What is needed: Everything in the entries except the pictures must be repeated exactly.

Supplied information:
──────
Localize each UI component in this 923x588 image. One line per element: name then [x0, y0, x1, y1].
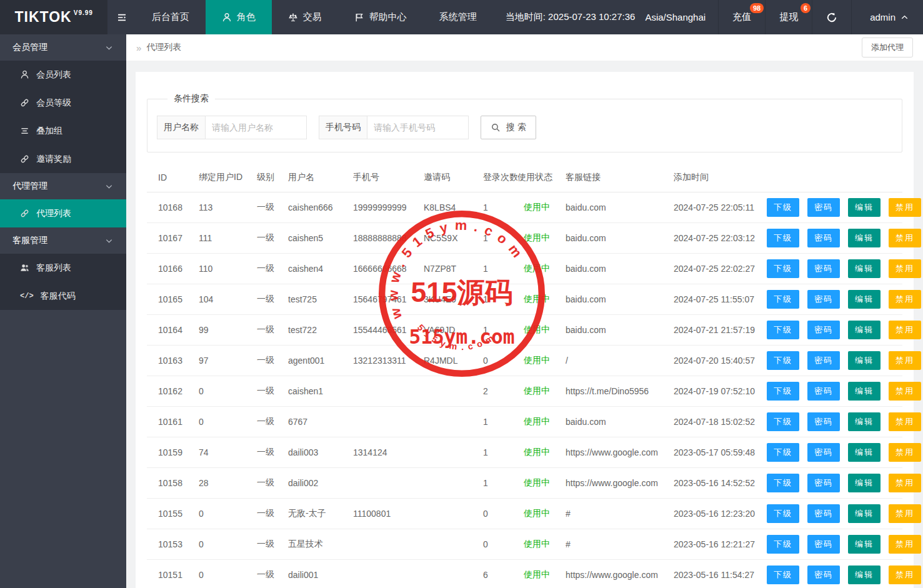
withdraw-label: 提现 [779, 11, 798, 23]
action-subordinates-button[interactable]: 下级 [767, 535, 799, 554]
action-subordinates-button[interactable]: 下级 [767, 504, 799, 523]
agent-table-wrap: ID绑定用户ID级别用户名手机号邀请码登录次数使用状态客服链接添加时间 1016… [147, 163, 902, 588]
action-password-button[interactable]: 密码 [807, 229, 840, 247]
cell-link: baidu.com [566, 253, 674, 284]
action-edit-button[interactable]: 编辑 [848, 504, 881, 523]
action-edit-button[interactable]: 编辑 [848, 412, 881, 431]
table-row: 101620一级caishen12使用中https://t.me/Dino595… [147, 376, 902, 406]
cell-username: test722 [288, 314, 353, 345]
action-edit-button[interactable]: 编辑 [848, 351, 881, 370]
cell-time: 2024-07-21 21:57:19 [674, 314, 767, 345]
cell-logins: 1 [471, 192, 517, 222]
action-password-button[interactable]: 密码 [807, 351, 840, 370]
sidebar-item-label: 会员等级 [36, 97, 71, 109]
sidebar-toggle-button[interactable] [107, 0, 135, 34]
username-input[interactable] [206, 116, 307, 139]
sidebar: 会员管理会员列表会员等级叠加组邀请奖励代理管理代理列表客服管理客服列表</>客服… [0, 34, 126, 588]
action-edit-button[interactable]: 编辑 [848, 290, 881, 309]
sidebar-item-member-list[interactable]: 会员列表 [0, 61, 126, 89]
user-icon [222, 12, 232, 22]
action-disable-button[interactable]: 禁用 [889, 504, 921, 523]
action-disable-button[interactable]: 禁用 [889, 443, 921, 462]
phone-input[interactable] [367, 116, 469, 139]
search-button[interactable]: 搜 索 [481, 116, 536, 139]
action-subordinates-button[interactable]: 下级 [767, 229, 799, 247]
action-subordinates-button[interactable]: 下级 [767, 290, 799, 309]
action-disable-button[interactable]: 禁用 [889, 351, 921, 370]
action-disable-button[interactable]: 禁用 [889, 566, 921, 584]
action-edit-button[interactable]: 编辑 [848, 535, 881, 554]
action-edit-button[interactable]: 编辑 [848, 259, 881, 278]
flag-icon [354, 12, 364, 22]
action-subordinates-button[interactable]: 下级 [767, 321, 799, 339]
action-password-button[interactable]: 密码 [807, 443, 840, 462]
action-subordinates-button[interactable]: 下级 [767, 443, 799, 462]
action-subordinates-button[interactable]: 下级 [767, 351, 799, 370]
action-password-button[interactable]: 密码 [807, 566, 840, 584]
topnav-tab-trade[interactable]: 交易 [272, 0, 338, 34]
action-subordinates-button[interactable]: 下级 [767, 259, 799, 278]
cell-bind_id: 0 [199, 376, 257, 406]
action-edit-button[interactable]: 编辑 [848, 198, 881, 217]
action-password-button[interactable]: 密码 [807, 504, 840, 523]
sidebar-group-service-management[interactable]: 客服管理 [0, 227, 126, 254]
action-password-button[interactable]: 密码 [807, 321, 840, 339]
action-password-button[interactable]: 密码 [807, 382, 840, 401]
brand-logo[interactable]: TIKTOK V9.99 [0, 0, 107, 34]
add-agent-button[interactable]: 添加代理 [862, 37, 913, 57]
refresh-button[interactable] [812, 0, 851, 34]
action-subordinates-button[interactable]: 下级 [767, 412, 799, 431]
action-password-button[interactable]: 密码 [807, 198, 840, 217]
action-edit-button[interactable]: 编辑 [848, 443, 881, 462]
search-panel-legend: 条件搜索 [167, 93, 215, 104]
action-disable-button[interactable]: 禁用 [889, 290, 921, 309]
topnav-tab-roles[interactable]: 角色 [206, 0, 272, 34]
topnav-tab-system[interactable]: 系统管理 [423, 0, 493, 34]
cell-actions: 下级密码编辑禁用 [767, 222, 902, 253]
action-password-button[interactable]: 密码 [807, 412, 840, 431]
action-disable-button[interactable]: 禁用 [889, 229, 921, 247]
action-edit-button[interactable]: 编辑 [848, 566, 881, 584]
sidebar-item-service-list[interactable]: 客服列表 [0, 254, 126, 282]
sidebar-item-member-level[interactable]: 会员等级 [0, 89, 126, 117]
action-disable-button[interactable]: 禁用 [889, 412, 921, 431]
cell-level: 一级 [257, 559, 288, 588]
action-disable-button[interactable]: 禁用 [889, 321, 921, 339]
cell-status: 使用中 [517, 467, 566, 498]
action-edit-button[interactable]: 编辑 [848, 321, 881, 339]
cell-actions: 下级密码编辑禁用 [767, 253, 902, 284]
topnav-tab-help[interactable]: 帮助中心 [338, 0, 423, 34]
withdraw-menu-item[interactable]: 提现 6 [765, 0, 812, 34]
action-edit-button[interactable]: 编辑 [848, 229, 881, 247]
user-menu[interactable]: admin [851, 0, 923, 34]
action-password-button[interactable]: 密码 [807, 535, 840, 554]
action-subordinates-button[interactable]: 下级 [767, 566, 799, 584]
sidebar-item-invite-reward[interactable]: 邀请奖励 [0, 145, 126, 173]
sidebar-item-stack-group[interactable]: 叠加组 [0, 117, 126, 145]
cell-link: baidu.com [566, 192, 674, 222]
action-disable-button[interactable]: 禁用 [889, 259, 921, 278]
action-password-button[interactable]: 密码 [807, 474, 840, 492]
topnav-tab-home[interactable]: 后台首页 [136, 0, 206, 34]
action-disable-button[interactable]: 禁用 [889, 382, 921, 401]
sidebar-group-member-management[interactable]: 会员管理 [0, 34, 126, 61]
sidebar-item-agent-list[interactable]: 代理列表 [0, 199, 126, 227]
cell-id: 10164 [147, 314, 199, 345]
action-disable-button[interactable]: 禁用 [889, 474, 921, 492]
recharge-menu-item[interactable]: 充值 98 [718, 0, 765, 34]
action-password-button[interactable]: 密码 [807, 259, 840, 278]
link-icon [20, 98, 29, 107]
action-edit-button[interactable]: 编辑 [848, 474, 881, 492]
action-edit-button[interactable]: 编辑 [848, 382, 881, 401]
action-disable-button[interactable]: 禁用 [889, 198, 921, 217]
sidebar-item-service-code[interactable]: </>客服代码 [0, 282, 126, 310]
cell-username: daili002 [288, 467, 353, 498]
cell-time: 2024-07-18 15:02:52 [674, 406, 767, 437]
action-subordinates-button[interactable]: 下级 [767, 198, 799, 217]
action-subordinates-button[interactable]: 下级 [767, 382, 799, 401]
phone-input-group: 手机号码 [319, 116, 469, 139]
action-subordinates-button[interactable]: 下级 [767, 474, 799, 492]
sidebar-group-agent-management[interactable]: 代理管理 [0, 173, 126, 199]
action-password-button[interactable]: 密码 [807, 290, 840, 309]
action-disable-button[interactable]: 禁用 [889, 535, 921, 554]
──────
Answer to the exercise:
Localize each UI component in this 923x588 image. One line per element: name then [x0, y0, x1, y1].
withdraw-label: 提现 [779, 11, 798, 23]
action-subordinates-button[interactable]: 下级 [767, 535, 799, 554]
action-subordinates-button[interactable]: 下级 [767, 504, 799, 523]
agent-table-wrap: ID绑定用户ID级别用户名手机号邀请码登录次数使用状态客服链接添加时间 1016… [147, 163, 902, 588]
action-password-button[interactable]: 密码 [807, 229, 840, 247]
cell-link: baidu.com [566, 253, 674, 284]
action-edit-button[interactable]: 编辑 [848, 504, 881, 523]
action-edit-button[interactable]: 编辑 [848, 412, 881, 431]
table-row: 101620一级caishen12使用中https://t.me/Dino595… [147, 376, 902, 406]
cell-username: test722 [288, 314, 353, 345]
action-edit-button[interactable]: 编辑 [848, 351, 881, 370]
cell-time: 2024-07-21 21:57:19 [674, 314, 767, 345]
cell-logins: 1 [471, 192, 517, 222]
action-password-button[interactable]: 密码 [807, 351, 840, 370]
sidebar-item-label: 会员等级 [36, 97, 71, 109]
sidebar-toggle-button[interactable] [107, 0, 135, 34]
username-input[interactable] [206, 116, 307, 139]
sidebar: 会员管理会员列表会员等级叠加组邀请奖励代理管理代理列表客服管理客服列表</>客服… [0, 34, 126, 588]
action-edit-button[interactable]: 编辑 [848, 290, 881, 309]
sidebar-item-member-list[interactable]: 会员列表 [0, 61, 126, 89]
user-icon [222, 12, 232, 22]
action-disable-button[interactable]: 禁用 [889, 504, 921, 523]
action-disable-button[interactable]: 禁用 [889, 443, 921, 462]
phone-input[interactable] [367, 116, 469, 139]
search-button[interactable]: 搜 索 [481, 116, 536, 139]
action-subordinates-button[interactable]: 下级 [767, 229, 799, 247]
action-subordinates-button[interactable]: 下级 [767, 290, 799, 309]
action-disable-button[interactable]: 禁用 [889, 351, 921, 370]
action-disable-button[interactable]: 禁用 [889, 566, 921, 584]
action-edit-button[interactable]: 编辑 [848, 535, 881, 554]
action-edit-button[interactable]: 编辑 [848, 259, 881, 278]
flag-icon [354, 12, 364, 22]
action-subordinates-button[interactable]: 下级 [767, 321, 799, 339]
action-password-button[interactable]: 密码 [807, 443, 840, 462]
action-subordinates-button[interactable]: 下级 [767, 443, 799, 462]
action-subordinates-button[interactable]: 下级 [767, 351, 799, 370]
action-password-button[interactable]: 密码 [807, 566, 840, 584]
topnav-tab-trade[interactable]: 交易 [272, 0, 338, 34]
action-subordinates-button[interactable]: 下级 [767, 259, 799, 278]
cell-bind_id: 0 [199, 376, 257, 406]
action-edit-button[interactable]: 编辑 [848, 198, 881, 217]
action-password-button[interactable]: 密码 [807, 504, 840, 523]
sidebar-group-service-management[interactable]: 客服管理 [0, 227, 126, 254]
action-password-button[interactable]: 密码 [807, 321, 840, 339]
action-password-button[interactable]: 密码 [807, 382, 840, 401]
brand-logo[interactable]: TIKTOK V9.99 [0, 0, 107, 34]
add-agent-button[interactable]: 添加代理 [862, 37, 913, 57]
refresh-button[interactable] [812, 0, 851, 34]
action-subordinates-button[interactable]: 下级 [767, 412, 799, 431]
action-password-button[interactable]: 密码 [807, 198, 840, 217]
action-edit-button[interactable]: 编辑 [848, 443, 881, 462]
search-panel-legend: 条件搜索 [167, 93, 215, 104]
action-disable-button[interactable]: 禁用 [889, 290, 921, 309]
topnav-tab-roles[interactable]: 角色 [206, 0, 272, 34]
topnav-tab-system[interactable]: 系统管理 [423, 0, 493, 34]
cell-actions: 下级密码编辑禁用 [767, 222, 902, 253]
action-password-button[interactable]: 密码 [807, 412, 840, 431]
action-disable-button[interactable]: 禁用 [889, 229, 921, 247]
action-edit-button[interactable]: 编辑 [848, 566, 881, 584]
sidebar-item-service-list[interactable]: 客服列表 [0, 254, 126, 282]
sidebar-item-member-level[interactable]: 会员等级 [0, 89, 126, 117]
action-disable-button[interactable]: 禁用 [889, 412, 921, 431]
cell-level: 一级 [257, 559, 288, 588]
action-disable-button[interactable]: 禁用 [889, 321, 921, 339]
cell-status: 使用中 [517, 467, 566, 498]
action-edit-button[interactable]: 编辑 [848, 321, 881, 339]
cell-actions: 下级密码编辑禁用 [767, 253, 902, 284]
topnav-tab-help[interactable]: 帮助中心 [338, 0, 423, 34]
withdraw-menu-item[interactable]: 提现 6 [765, 0, 812, 34]
action-edit-button[interactable]: 编辑 [848, 229, 881, 247]
user-menu[interactable]: admin [851, 0, 923, 34]
action-password-button[interactable]: 密码 [807, 535, 840, 554]
action-subordinates-button[interactable]: 下级 [767, 566, 799, 584]
sidebar-item-invite-reward[interactable]: 邀请奖励 [0, 145, 126, 173]
sidebar-item-stack-group[interactable]: 叠加组 [0, 117, 126, 145]
cell-link: baidu.com [566, 192, 674, 222]
action-disable-button[interactable]: 禁用 [889, 259, 921, 278]
action-password-button[interactable]: 密码 [807, 474, 840, 492]
topnav-tab-home[interactable]: 后台首页 [136, 0, 206, 34]
action-disable-button[interactable]: 禁用 [889, 382, 921, 401]
sidebar-group-member-management[interactable]: 会员管理 [0, 34, 126, 61]
sidebar-item-agent-list[interactable]: 代理列表 [0, 199, 126, 227]
cell-id: 10164 [147, 314, 199, 345]
action-disable-button[interactable]: 禁用 [889, 474, 921, 492]
recharge-menu-item[interactable]: 充值 98 [718, 0, 765, 34]
action-password-button[interactable]: 密码 [807, 259, 840, 278]
link-icon [20, 98, 29, 107]
action-edit-button[interactable]: 编辑 [848, 474, 881, 492]
action-edit-button[interactable]: 编辑 [848, 382, 881, 401]
action-disable-button[interactable]: 禁用 [889, 198, 921, 217]
sidebar-item-service-code[interactable]: </>客服代码 [0, 282, 126, 310]
cell-username: daili002 [288, 467, 353, 498]
cell-time: 2024-07-18 15:02:52 [674, 406, 767, 437]
action-subordinates-button[interactable]: 下级 [767, 198, 799, 217]
action-subordinates-button[interactable]: 下级 [767, 382, 799, 401]
phone-input-group: 手机号码 [319, 116, 469, 139]
action-subordinates-button[interactable]: 下级 [767, 474, 799, 492]
sidebar-group-agent-management[interactable]: 代理管理 [0, 173, 126, 199]
action-password-button[interactable]: 密码 [807, 290, 840, 309]
action-disable-button[interactable]: 禁用 [889, 535, 921, 554]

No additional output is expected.